Lab 7 Manual Data Pipeline

1. Scenario

You are building a system to monitor Cars entering and exiting five carparks. The data that you are capturing is car plate number, time of entry, time of exit and the carpark. In the past two months there seemed to be a overcrowding issues at the carparks. You are to prepare the data for the Data Scientists and Analysts to investigate the issue.

We start this practical exercises with a common starting point, reading in data and explore the data using Microsoft Excel or other visualisations or dashboarding tools.

2. Prepare Python Environment

  1. Open a terminal to run these commands to contain all your python codes in the python environment

     mkdir -p ~/Documents/projects/ee3801
    
     cd ~/Documents/projects/ee3801
    
     python3 -m venv venv_ee3801
    
     source venv_ee3801/bin/activate
    
  2. Open Visual Studio Code.
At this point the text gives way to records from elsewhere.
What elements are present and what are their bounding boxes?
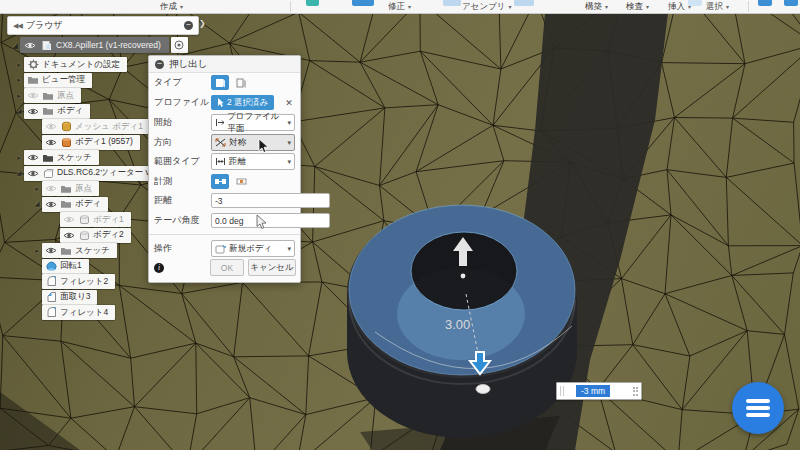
tree-item-label: スケッチ bbox=[75, 245, 110, 257]
measure-option-2-icon[interactable] bbox=[232, 174, 250, 189]
extent-type-dropdown[interactable]: 距離 bbox=[211, 153, 295, 170]
expand-arrow-icon[interactable]: ▸ bbox=[14, 76, 24, 84]
toolbar-icon[interactable] bbox=[784, 0, 798, 6]
tree-item-label: スケッチ bbox=[57, 152, 92, 164]
tree-item[interactable]: ボディ2 bbox=[50, 228, 131, 243]
tree-item[interactable]: ▸スケッチ bbox=[32, 243, 117, 258]
expand-arrow-icon[interactable]: ▸ bbox=[14, 154, 24, 162]
dimension-input-value[interactable]: -3 mm bbox=[576, 385, 610, 397]
visibility-eye-icon[interactable] bbox=[45, 246, 57, 255]
tree-item[interactable]: ◢DLS.RC6.2ツィーター v bbox=[14, 166, 157, 181]
symmetric-icon bbox=[215, 138, 226, 147]
grip-point[interactable] bbox=[476, 385, 490, 394]
type-thin-extrude-icon[interactable] bbox=[232, 75, 250, 90]
tree-item[interactable]: ▸ビュー管理 bbox=[14, 73, 92, 88]
browser-panel-title: ブラウザ bbox=[26, 19, 184, 32]
expand-arrow-icon[interactable]: ◢ bbox=[32, 200, 42, 208]
menu-4[interactable]: 構築 bbox=[585, 1, 608, 13]
type-extrude-icon[interactable] bbox=[211, 75, 229, 90]
taper-angle-input[interactable] bbox=[211, 213, 330, 228]
expand-arrow-icon[interactable]: ▸ bbox=[32, 247, 42, 255]
menu-6[interactable]: 挿入 bbox=[668, 1, 691, 13]
expand-arrow-icon[interactable]: ▸ bbox=[14, 61, 24, 69]
expand-arrow-icon[interactable]: ▸ bbox=[14, 92, 24, 100]
activate-component-radio[interactable] bbox=[171, 37, 188, 53]
visibility-eye-icon[interactable] bbox=[45, 184, 57, 193]
expand-arrow-icon[interactable]: ◢ bbox=[14, 107, 24, 115]
mouse-cursor bbox=[258, 139, 270, 154]
folder-icon bbox=[42, 106, 54, 117]
panel-minimize-icon[interactable]: − bbox=[184, 21, 193, 30]
browser-panel-header[interactable]: ◀◀ ブラウザ − bbox=[7, 16, 199, 35]
measure-option-1-icon[interactable] bbox=[211, 174, 229, 189]
toolbar-icon[interactable] bbox=[758, 0, 772, 6]
tree-item[interactable]: ボディ1 (9557) bbox=[32, 135, 140, 150]
toolbar-icon[interactable] bbox=[306, 0, 319, 6]
mouse-cursor-ghost bbox=[256, 215, 268, 230]
dimension-box-drag-handle[interactable] bbox=[633, 387, 639, 396]
expand-arrow-icon[interactable]: ◢ bbox=[14, 169, 24, 177]
distance-input[interactable] bbox=[211, 193, 330, 208]
direction-dropdown[interactable]: 対称 bbox=[211, 134, 295, 151]
menu-7[interactable]: 選択 bbox=[706, 1, 729, 13]
tree-item[interactable]: フィレット4 bbox=[32, 305, 115, 320]
tree-item[interactable]: メッシュ ボディ1 bbox=[32, 119, 150, 134]
visibility-eye-icon[interactable] bbox=[27, 169, 39, 178]
visibility-eye-icon[interactable] bbox=[24, 41, 36, 50]
visibility-eye-icon[interactable] bbox=[27, 153, 39, 162]
extrude-dialog: − 押し出し タイプ プロファイル 2 選択済み ✕ bbox=[148, 55, 301, 283]
tree-item[interactable]: ▸原点 bbox=[14, 88, 81, 103]
visibility-eye-icon[interactable] bbox=[27, 107, 39, 116]
menu-2[interactable]: 修正 bbox=[388, 1, 411, 13]
visibility-eye-icon[interactable] bbox=[45, 200, 57, 209]
tree-item-label: 原点 bbox=[57, 90, 74, 102]
clear-selection-icon[interactable]: ✕ bbox=[285, 98, 293, 108]
toolbar-divider bbox=[748, 1, 749, 12]
menu-1[interactable]: 作成 bbox=[160, 1, 183, 13]
fillet-icon bbox=[45, 307, 57, 318]
dimension-input-box[interactable]: -3 mm bbox=[556, 382, 642, 400]
profile-selection-chip[interactable]: 2 選択済み bbox=[211, 95, 274, 110]
start-dropdown[interactable]: プロファイル平面 bbox=[211, 114, 295, 131]
expand-arrow-icon[interactable]: ▸ bbox=[32, 185, 42, 193]
visibility-eye-icon[interactable] bbox=[45, 122, 57, 131]
tree-item[interactable]: ボディ1 bbox=[50, 212, 131, 227]
dimension-box-grip[interactable] bbox=[560, 386, 564, 396]
tree-item[interactable]: ▸スケッチ bbox=[14, 150, 99, 165]
tree-item[interactable]: ◢ボディ bbox=[32, 197, 108, 212]
menu-3[interactable]: アセンブリ bbox=[462, 1, 512, 13]
collapse-chevrons-icon[interactable]: ◀◀ bbox=[13, 22, 22, 30]
component-icon bbox=[42, 168, 54, 179]
chamfer-icon bbox=[45, 292, 57, 303]
toolbar-icon[interactable] bbox=[443, 0, 461, 6]
operation-dropdown[interactable]: 新規ボディ bbox=[211, 240, 295, 257]
tree-item[interactable]: ▸ドキュメントの設定 bbox=[14, 57, 127, 72]
toolbar-icon[interactable] bbox=[352, 0, 374, 6]
tree-item-label: ボディ bbox=[75, 198, 101, 210]
visibility-eye-icon[interactable] bbox=[63, 231, 75, 240]
ok-button[interactable]: OK bbox=[210, 259, 244, 276]
dialog-header[interactable]: − 押し出し bbox=[149, 56, 300, 73]
tree-item[interactable]: フィレット2 bbox=[32, 274, 115, 289]
menu-5[interactable]: 検査 bbox=[626, 1, 649, 13]
tree-item[interactable]: 回転1 bbox=[32, 259, 89, 274]
dialog-feature-icon: − bbox=[155, 60, 164, 69]
cancel-button[interactable]: キャンセル bbox=[248, 259, 296, 276]
browser-root-item[interactable]: ◢ CX8.Apiller1 (v1-recovered) bbox=[10, 37, 188, 53]
expand-arrow-icon[interactable]: ◢ bbox=[10, 41, 20, 50]
toolbar-icon[interactable] bbox=[514, 0, 534, 6]
info-icon[interactable]: i bbox=[154, 263, 164, 273]
visibility-eye-icon[interactable] bbox=[63, 215, 75, 224]
distance-icon bbox=[215, 157, 226, 166]
tree-item[interactable]: 面取り3 bbox=[32, 290, 97, 305]
dialog-divider bbox=[149, 234, 300, 235]
marking-menu-button[interactable] bbox=[732, 382, 784, 434]
body-gray-icon bbox=[78, 230, 90, 241]
tree-item[interactable]: ◢ボディ bbox=[14, 104, 90, 119]
visibility-eye-icon[interactable] bbox=[27, 91, 39, 100]
visibility-eye-icon[interactable] bbox=[45, 138, 57, 147]
tree-item[interactable]: ▸原点 bbox=[32, 181, 99, 196]
panel-collapse-handle[interactable]: ❯ bbox=[199, 19, 206, 28]
toolbar-divider bbox=[290, 1, 291, 12]
profile-selection-count: 2 選択済み bbox=[227, 97, 268, 109]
Add Folder into Workspace (“~/Documents/projects/ee3801”).

  3. Right click on the added folder ee3801 and create a new jupyter notebook file “manual_data_pipeline.ipynb”.

  4. Select Kernel - Python Environment “venv_ee3801”. (For Windows) Select your python interpreter first then kernel “Python: Select Interpreter” > “~/Documents/projects/ee3801/venv_ee3801/Script/python.exe”.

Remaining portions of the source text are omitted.